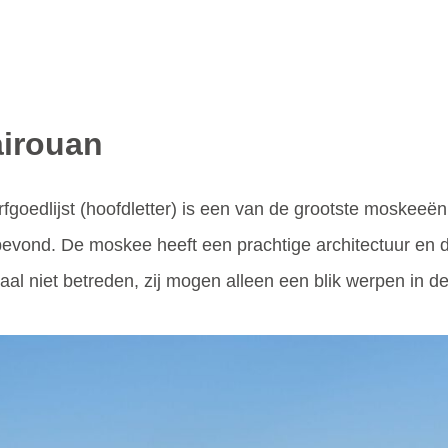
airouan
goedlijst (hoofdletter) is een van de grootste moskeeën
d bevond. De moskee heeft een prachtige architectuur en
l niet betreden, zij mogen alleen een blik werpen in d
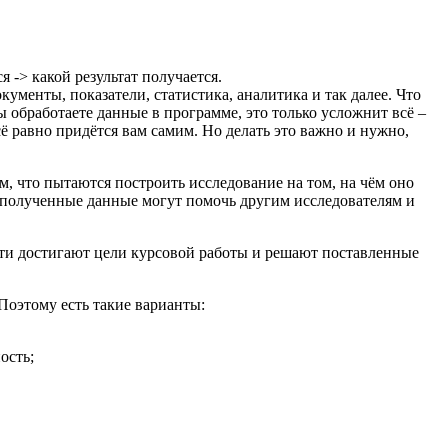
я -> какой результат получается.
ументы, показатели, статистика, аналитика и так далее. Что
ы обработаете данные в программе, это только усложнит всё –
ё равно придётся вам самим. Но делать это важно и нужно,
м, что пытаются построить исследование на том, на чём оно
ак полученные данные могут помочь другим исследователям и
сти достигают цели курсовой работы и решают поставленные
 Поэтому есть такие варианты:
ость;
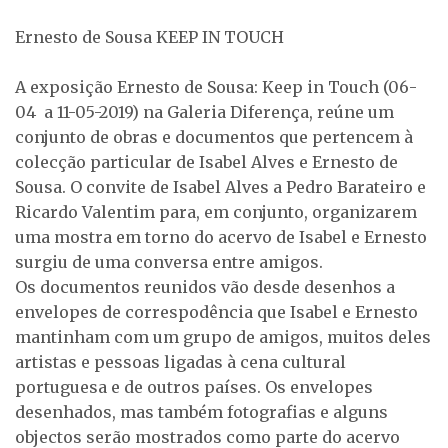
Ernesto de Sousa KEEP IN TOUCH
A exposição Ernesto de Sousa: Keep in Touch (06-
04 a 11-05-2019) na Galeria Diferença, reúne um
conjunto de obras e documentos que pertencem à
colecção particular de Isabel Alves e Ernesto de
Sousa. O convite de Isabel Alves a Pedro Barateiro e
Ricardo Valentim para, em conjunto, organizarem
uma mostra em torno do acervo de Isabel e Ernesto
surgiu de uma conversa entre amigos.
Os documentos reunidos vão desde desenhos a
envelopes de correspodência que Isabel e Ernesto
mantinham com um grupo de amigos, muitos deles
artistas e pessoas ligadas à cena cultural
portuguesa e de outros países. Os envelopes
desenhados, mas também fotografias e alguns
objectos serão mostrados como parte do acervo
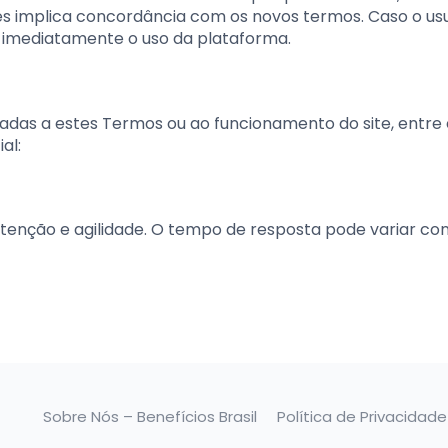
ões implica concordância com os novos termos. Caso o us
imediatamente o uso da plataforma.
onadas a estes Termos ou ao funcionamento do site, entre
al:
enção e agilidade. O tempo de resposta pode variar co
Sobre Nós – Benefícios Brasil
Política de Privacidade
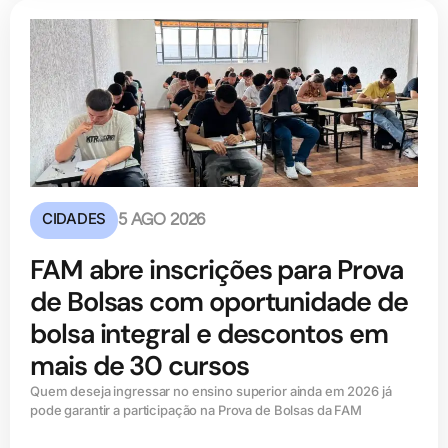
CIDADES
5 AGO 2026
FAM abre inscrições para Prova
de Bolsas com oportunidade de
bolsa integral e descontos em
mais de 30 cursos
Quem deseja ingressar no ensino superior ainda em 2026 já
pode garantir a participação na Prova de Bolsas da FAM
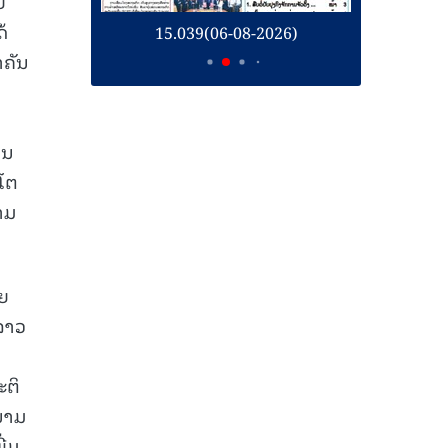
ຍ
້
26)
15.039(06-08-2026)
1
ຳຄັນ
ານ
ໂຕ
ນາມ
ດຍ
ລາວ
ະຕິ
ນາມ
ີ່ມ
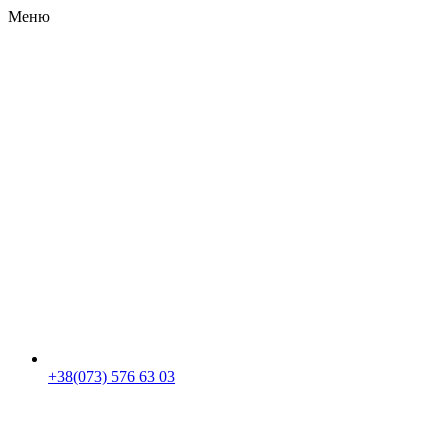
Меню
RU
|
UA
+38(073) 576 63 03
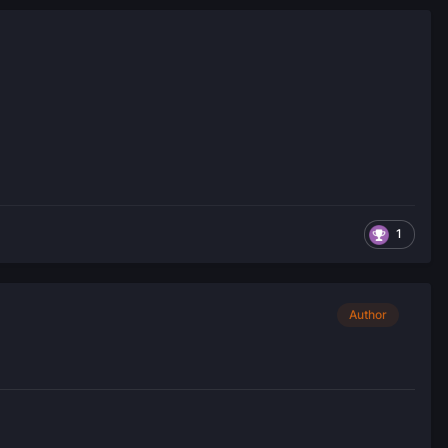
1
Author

> **The problem**: Transcribe the records above exactly, skipping pictures.

> **Solved exercise**:
airouan
goedlijst (hoofdletter) is een van de grootste moskeeën
d bevond. De moskee heeft een prachtige architectuur en
l niet betreden, zij mogen alleen een blik werpen in d
я -> какой результат получается.
ументы, показатели, статистика, аналитика и так далее. Что
ы обработаете данные в программе, это только усложнит всё –
ё равно придётся вам самим. Но делать это важно и нужно,
м, что пытаются построить исследование на том, на чём оно
ак полученные данные могут помочь другим исследователям и
сти достигают цели курсовой работы и решают поставленные
 Поэтому есть такие варианты:
ость;
Ernesto de Sousa KEEP IN TOUCH
A exposição Ernesto de Sousa: Keep in Touch (06-
04 a 11-05-2019) na Galeria Diferença, reúne um
conjunto de obras e documentos que pertencem à
colecção particular de Isabel Alves e Ernesto de
Sousa. O convite de Isabel Alves a Pedro Barateiro e
Ricardo Valentim para, em conjunto, organizarem
uma mostra em torno do acervo de Isabel e Ernesto
surgiu de uma conversa entre amigos.
Os documentos reunidos vão desde desenhos a
envelopes de correspodência que Isabel e Ernesto
mantinham com um grupo de amigos, muitos deles
artistas e pessoas ligadas à cena cultural
portuguesa e de outros países. Os envelopes
desenhados, mas também fotografias e alguns
objectos serão mostrados como parte do acervo
ões implica concordância com os novos termos. Caso o us
imediatamente o uso da plataforma.
onadas a estes Termos ou ao funcionamento do site, entre
al:
enção e agilidade. O tempo de resposta pode variar co
Sobre Nós – Benefícios Brasil
Política de Privacidade
CIDADES
5 AGO 2026
FAM abre inscrições para Prova
de Bolsas com oportunidade de
bolsa integral e descontos em
mais de 30 cursos
Quem deseja ingressar no ensino superior ainda em 2026 já
pode garantir a participação na Prova de Bolsas da FAM
ຍ
້
26)
15.039(06-08-2026)
1
ຳຄັນ
ານ
ໂຕ
ນາມ
ດຍ
ລາວ
ະຕິ
ນາມ
ີ່ມ
Меню
RU
|
UA
+38(073) 576 63 03
1
Author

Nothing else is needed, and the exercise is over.